Stored data
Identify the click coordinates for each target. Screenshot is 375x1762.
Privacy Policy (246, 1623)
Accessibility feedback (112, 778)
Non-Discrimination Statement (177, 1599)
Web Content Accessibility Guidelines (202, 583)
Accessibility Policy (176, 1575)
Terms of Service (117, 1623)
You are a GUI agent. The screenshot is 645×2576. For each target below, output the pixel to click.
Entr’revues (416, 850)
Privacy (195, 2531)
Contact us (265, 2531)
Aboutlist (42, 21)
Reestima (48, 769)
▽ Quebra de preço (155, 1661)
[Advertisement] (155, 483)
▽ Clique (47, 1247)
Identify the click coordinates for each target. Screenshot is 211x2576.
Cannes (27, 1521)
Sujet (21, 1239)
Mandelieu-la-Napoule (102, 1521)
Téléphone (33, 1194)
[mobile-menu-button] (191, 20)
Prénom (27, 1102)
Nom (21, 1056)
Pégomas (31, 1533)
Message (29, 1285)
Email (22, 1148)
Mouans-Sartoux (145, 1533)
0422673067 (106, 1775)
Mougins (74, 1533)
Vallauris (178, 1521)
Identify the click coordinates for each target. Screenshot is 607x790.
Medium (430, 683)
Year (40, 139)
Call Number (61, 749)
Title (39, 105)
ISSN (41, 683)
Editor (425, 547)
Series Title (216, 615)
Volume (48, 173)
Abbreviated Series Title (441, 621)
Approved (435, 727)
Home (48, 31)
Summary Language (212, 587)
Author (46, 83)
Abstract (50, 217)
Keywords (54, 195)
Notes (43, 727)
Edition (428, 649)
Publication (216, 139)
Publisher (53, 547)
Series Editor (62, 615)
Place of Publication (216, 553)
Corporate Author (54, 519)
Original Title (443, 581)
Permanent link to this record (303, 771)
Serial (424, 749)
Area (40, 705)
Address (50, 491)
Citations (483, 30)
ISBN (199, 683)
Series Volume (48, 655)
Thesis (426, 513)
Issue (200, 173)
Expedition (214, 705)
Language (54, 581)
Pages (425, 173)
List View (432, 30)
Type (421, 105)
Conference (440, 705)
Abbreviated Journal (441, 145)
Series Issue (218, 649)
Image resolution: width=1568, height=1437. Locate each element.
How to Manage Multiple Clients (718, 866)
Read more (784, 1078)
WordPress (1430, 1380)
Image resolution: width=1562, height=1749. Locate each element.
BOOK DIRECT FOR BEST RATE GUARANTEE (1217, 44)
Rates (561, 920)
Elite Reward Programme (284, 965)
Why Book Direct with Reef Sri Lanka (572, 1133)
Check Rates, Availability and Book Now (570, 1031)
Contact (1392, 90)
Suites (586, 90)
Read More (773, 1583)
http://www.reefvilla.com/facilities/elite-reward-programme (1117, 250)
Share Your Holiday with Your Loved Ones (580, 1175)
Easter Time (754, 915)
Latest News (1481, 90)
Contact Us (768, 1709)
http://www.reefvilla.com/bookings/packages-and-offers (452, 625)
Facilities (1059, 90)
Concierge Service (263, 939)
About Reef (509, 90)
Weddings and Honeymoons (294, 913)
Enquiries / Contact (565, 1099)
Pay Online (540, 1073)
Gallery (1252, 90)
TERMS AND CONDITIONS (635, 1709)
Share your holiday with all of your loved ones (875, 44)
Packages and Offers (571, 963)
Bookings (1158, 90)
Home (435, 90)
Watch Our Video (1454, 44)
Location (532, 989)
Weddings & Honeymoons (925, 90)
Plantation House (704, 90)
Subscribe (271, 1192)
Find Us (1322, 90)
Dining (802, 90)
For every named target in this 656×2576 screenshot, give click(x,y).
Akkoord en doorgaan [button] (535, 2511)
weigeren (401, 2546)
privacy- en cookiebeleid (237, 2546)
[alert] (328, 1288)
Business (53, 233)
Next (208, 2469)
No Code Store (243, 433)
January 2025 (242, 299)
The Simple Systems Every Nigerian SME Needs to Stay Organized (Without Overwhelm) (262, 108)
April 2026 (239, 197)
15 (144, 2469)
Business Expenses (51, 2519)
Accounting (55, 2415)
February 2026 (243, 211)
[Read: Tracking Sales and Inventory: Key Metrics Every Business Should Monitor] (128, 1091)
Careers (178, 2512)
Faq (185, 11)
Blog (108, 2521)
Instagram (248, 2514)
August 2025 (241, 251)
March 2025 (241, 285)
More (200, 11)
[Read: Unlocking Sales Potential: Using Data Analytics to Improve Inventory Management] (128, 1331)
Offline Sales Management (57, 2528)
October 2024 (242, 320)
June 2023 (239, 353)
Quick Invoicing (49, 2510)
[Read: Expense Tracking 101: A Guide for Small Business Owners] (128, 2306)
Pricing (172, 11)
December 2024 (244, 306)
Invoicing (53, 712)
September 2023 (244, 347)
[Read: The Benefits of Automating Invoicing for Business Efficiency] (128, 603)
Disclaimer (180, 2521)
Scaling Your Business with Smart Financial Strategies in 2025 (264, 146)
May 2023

PROBLEM TO WORK ON
Looking at the entries above, can you reproduce exactly the lines from the one that holds "Author (46, 83)" through the one that holds "Dining (802, 90)", and only those?

COMPLETED EXERCISE
Author (46, 83)
Abstract (50, 217)
Keywords (54, 195)
Notes (43, 727)
Edition (428, 649)
Publication (216, 139)
Publisher (53, 547)
Series Editor (62, 615)
Place of Publication (216, 553)
Corporate Author (54, 519)
Original Title (443, 581)
Permanent link to this record (303, 771)
Serial (424, 749)
Area (40, 705)
Address (50, 491)
Citations (483, 30)
ISBN (199, 683)
Series Volume (48, 655)
Thesis (426, 513)
Issue (200, 173)
Expedition (214, 705)
Language (54, 581)
Pages (425, 173)
List View (432, 30)
Type (421, 105)
Conference (440, 705)
Abbreviated Journal (441, 145)
Series Issue (218, 649)
Image resolution: width=1568, height=1437. Locate each element.
How to Manage Multiple Clients (718, 866)
Read more (784, 1078)
WordPress (1430, 1380)
Image resolution: width=1562, height=1749. Locate each element.
BOOK DIRECT FOR BEST RATE GUARANTEE (1217, 44)
Rates (561, 920)
Elite Reward Programme (284, 965)
Why Book Direct with Reef Sri Lanka (572, 1133)
Check Rates, Availability and Book Now (570, 1031)
Contact (1392, 90)
Suites (586, 90)
Read More (773, 1583)
http://www.reefvilla.com/facilities/elite-reward-programme (1117, 250)
Share Your Holiday with Your Loved Ones (580, 1175)
Easter Time (754, 915)
Latest News (1481, 90)
Contact Us (768, 1709)
http://www.reefvilla.com/bookings/packages-and-offers (452, 625)
Facilities (1059, 90)
Concierge Service (263, 939)
About Reef (509, 90)
Weddings and Honeymoons (294, 913)
Enquiries / Contact (565, 1099)
Pay Online (540, 1073)
Gallery (1252, 90)
TERMS AND CONDITIONS (635, 1709)
Share your holiday with all of your loved ones (875, 44)
Packages and Offers (571, 963)
Bookings (1158, 90)
Home (435, 90)
Watch Our Video (1454, 44)
Location (532, 989)
Weddings & Honeymoons (925, 90)
Plantation House (704, 90)
Subscribe (271, 1192)
Find Us (1322, 90)
Dining (802, 90)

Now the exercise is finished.